On the inside wall I built a studded wall and insulated that. It is 6' tall. The ends are all studded and insulated. It's just the roof section that's not insulated. The shop is on the right of the picture. http://www.steelmasterusa.com/products/garages


----------



## Tarheel (Jan 24, 2010)

Well that did not work. Let me see if I can post a picture of it.(still learning too old for this)


----------



## fishhead (Jul 19, 2006)

If you have a photobucket account just save the IMG address below the picture and past it in your reply.


----------



## Tarheel (Jan 24, 2010)

wy white wolf, I don't like the looks of spray on insulation or the jobs that I have seen have not been very good.(may have to reconsider that) I thought with the 4x8 panels I could keep it looking good and stop the condensation problem too.


----------



## fishhead (Jul 19, 2006)

There should be an address below those that starts and ends with IMG. That's the one to copy and paste here.


----------



## fishhead (Jul 19, 2006)

If you can find a way to fasten the sheets to the ceiling and then seal the joints it should work. If possible paint them before you put them up.

It might be tricky to make that radius but I would try cutting parallel cuts lengthwise into the sheet about every 2". Make them 1/2 way through. If that doesn't allow it to bend enough make them closer than 2" until you find the right distance.


----------



## Tarheel (Jan 24, 2010)

Thanks again fishhead for bearing with me. We have figured out how to hang the panels ,plus they are tongue & grove. I would also tape all joints. The panels I have found have the reflective foil on them so I would not have to paint them. Thanks guys for the advise.


----------



## fishhead (Jul 19, 2006)

No problem. I'll bet it will be cooler out there in the summer too! A good place to hang out.


----------



## meddac (Nov 21, 2008)

If you're using strictly LP that could be contributing to the problem unless it's vented as it gives off a lot of water and CO2 when burning.


----------



## DENALI (Mar 25, 2008)

I hate these type of buildings. I built one and it leaks like crazy whenever it rains and the wind blows. It blows the rain right in between the overlapping panels on the peak of the roof. Crap design i think.


----------



## Tarheel (Jan 24, 2010)

meddac. Heater is vented to the outside, it's just the outside air is so cold when the heat hits the cold metal it forms moisture. I think the insulation will take care of the problem. I will post when I get through and give the results. I am having a problem finding 250 insulation stick pins. Everyone wants to sell you 1000 lot.

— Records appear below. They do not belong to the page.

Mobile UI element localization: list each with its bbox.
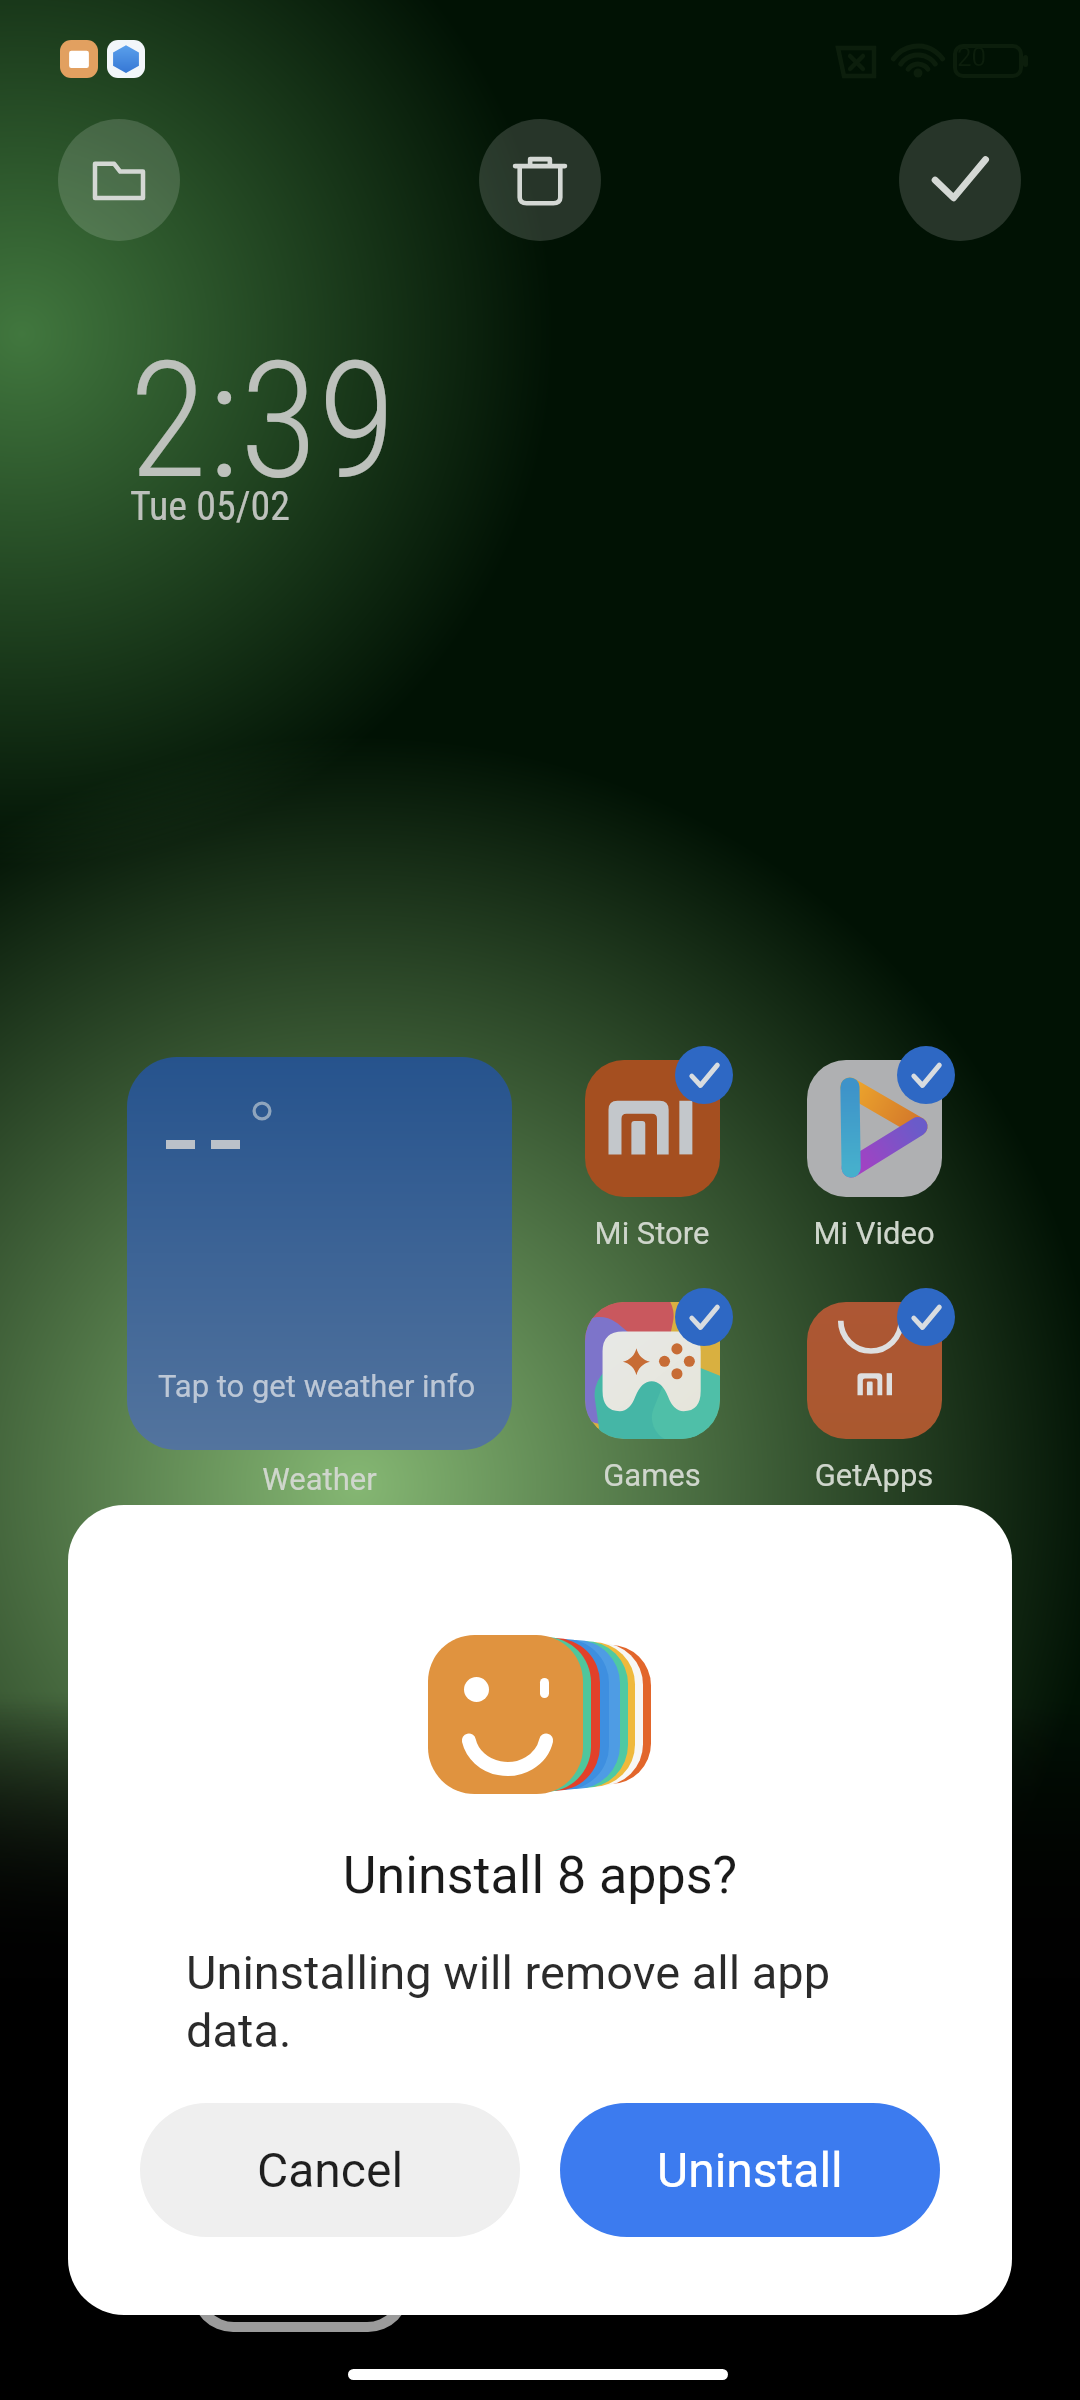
staticText: Weather: [127, 1461, 512, 1497]
button[interactable]: Create folder: [58, 119, 180, 241]
button[interactable]: Uninstall: [479, 119, 601, 241]
button[interactable]: Uninstall: [560, 2103, 940, 2237]
button[interactable]: Games: [542, 1302, 762, 1439]
staticText: 20: [957, 42, 987, 72]
button[interactable]: Tap to get weather info: [127, 1057, 512, 1450]
button[interactable]: Done: [899, 119, 1021, 241]
staticText: GetApps: [764, 1457, 984, 1493]
staticText: Mi Video: [764, 1215, 984, 1251]
staticText: Uninstall: [657, 2142, 843, 2198]
staticText: Tap to get weather info: [158, 1368, 476, 1404]
button[interactable]: Mi Video: [764, 1060, 984, 1197]
staticText: Cancel: [257, 2142, 404, 2198]
button[interactable]: Cancel: [140, 2103, 520, 2237]
staticText: Uninstall 8 apps?: [68, 1845, 1012, 1906]
button[interactable]: GetApps: [764, 1302, 984, 1439]
button[interactable]: Mi Store: [542, 1060, 762, 1197]
staticText: Uninstalling will remove all app data.: [186, 1945, 846, 2058]
staticText: Mi Store: [542, 1215, 762, 1251]
staticText: Games: [542, 1457, 762, 1493]
staticText: Tue 05/02: [130, 483, 291, 530]
staticText: 2:39: [129, 327, 397, 516]
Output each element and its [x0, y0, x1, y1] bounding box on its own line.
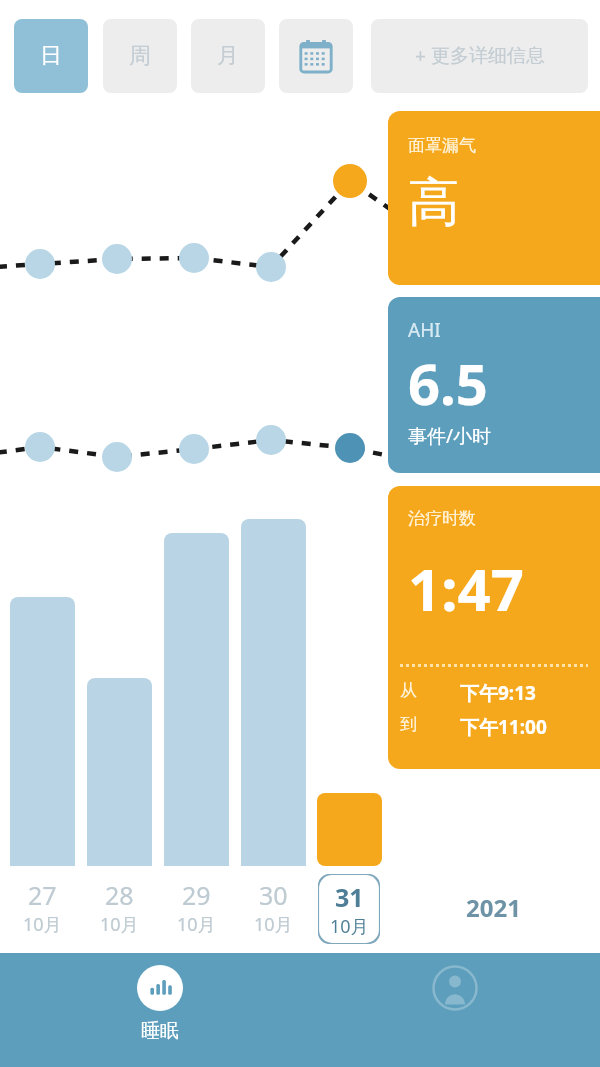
staticText: 月 [217, 42, 239, 70]
staticText: 下午11:00 [460, 714, 547, 740]
staticText: 面罩漏气 [408, 135, 476, 156]
button[interactable]: 治疗时数 [388, 486, 600, 769]
button[interactable]: Calendar [279, 19, 353, 93]
staticText: 睡眠 [141, 1019, 179, 1043]
staticText: + [415, 43, 431, 69]
staticText: 6.5 [408, 345, 488, 421]
staticText: 治疗时数 [408, 508, 476, 529]
staticText: 28 [105, 878, 134, 912]
staticText: 10月 [330, 914, 369, 939]
button[interactable]: 31 [318, 874, 380, 944]
staticText: 高 [408, 170, 460, 236]
button[interactable]: 30 [241, 876, 306, 938]
staticText: 10月 [100, 912, 139, 937]
button[interactable]: 月 [191, 19, 265, 93]
button[interactable]: AHI [388, 297, 600, 473]
button[interactable] [87, 678, 152, 866]
staticText: 31 [335, 880, 364, 914]
staticText: 30 [259, 878, 288, 912]
staticText: 2021 [466, 891, 521, 924]
staticText: 到 [400, 714, 417, 735]
staticText: 从 [400, 680, 417, 701]
button[interactable]: 27 [10, 876, 75, 938]
button[interactable]: 29 [164, 876, 229, 938]
staticText: 日 [40, 42, 62, 70]
button[interactable]: 28 [87, 876, 152, 938]
button[interactable]: Profile [400, 953, 510, 1067]
button[interactable]: 日 [14, 19, 88, 93]
staticText: 10月 [177, 912, 216, 937]
button[interactable]: 睡眠 [100, 953, 220, 1067]
staticText: 更多详细信息 [431, 44, 545, 68]
staticText: 10月 [23, 912, 62, 937]
staticText: 1:47 [408, 549, 524, 628]
button[interactable]: 周 [103, 19, 177, 93]
button[interactable] [317, 793, 382, 866]
staticText: 27 [28, 878, 57, 912]
staticText: 周 [129, 42, 151, 70]
staticText: 事件/小时 [408, 423, 492, 449]
staticText: 10月 [254, 912, 293, 937]
button[interactable]: 面罩漏气 [388, 111, 600, 285]
staticText: 下午9:13 [460, 680, 536, 706]
button[interactable]: + [371, 19, 588, 93]
staticText: AHI [408, 317, 441, 343]
staticText: 29 [182, 878, 211, 912]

Denali, Never had a problem with leaks. I installed mine myself. Looked at several different brands, and yes some people had problems with different brands. I bought Steel Master's brand. Good customer support.


----------



## MELOC (Sep 26, 2005)

there is an HT member who lives in a steel building and i think he said he chose to use spray foam insulation specifically to eliminate condensation. i think it worked well for him. i don't see any conceivable way you can totally seal off the airspace with an interior wall. one would think the joints in the metal structure would leak enough air to provide ample moisture to allow condensation.


----------



## fishhead (Jul 19, 2006)

Have you looked on eBay for the stick pins? People sell everything you can imagine on that site.


----------



## farminghandyman (Mar 4, 2005)

Tarheel said:


> Thanks again fishhead for bearing with me. We have figured out how to hang the panels ,plus they are tongue & grove. I would also tape all joints. The panels I have found have the reflective foil on them so I would not have to paint them. Thanks guys for the advise.


You have broke a rule here of having a clean and organized shop, What kind of home steadier are you, that building should be filled to the point you have to move some thing to get a car or truck in it, and or if one wants to work in there, it will take a week to find the tools and supplies,

How dare you make some of us look inadequate,:sob:

really looks like an nice work area,

on many of the steel buildings the best way to insulate is to find a company that will spray on a insulation that will stick to the steel, 
that was the way they said in the past to insulate Quonset huts and Behlen buildings, call the company and see what they recomend for insuating it,


----------



## Tarheel (Jan 24, 2010)

Farminghandyman, why do you think I did not show the other side!

Thanks for the compliment.


----------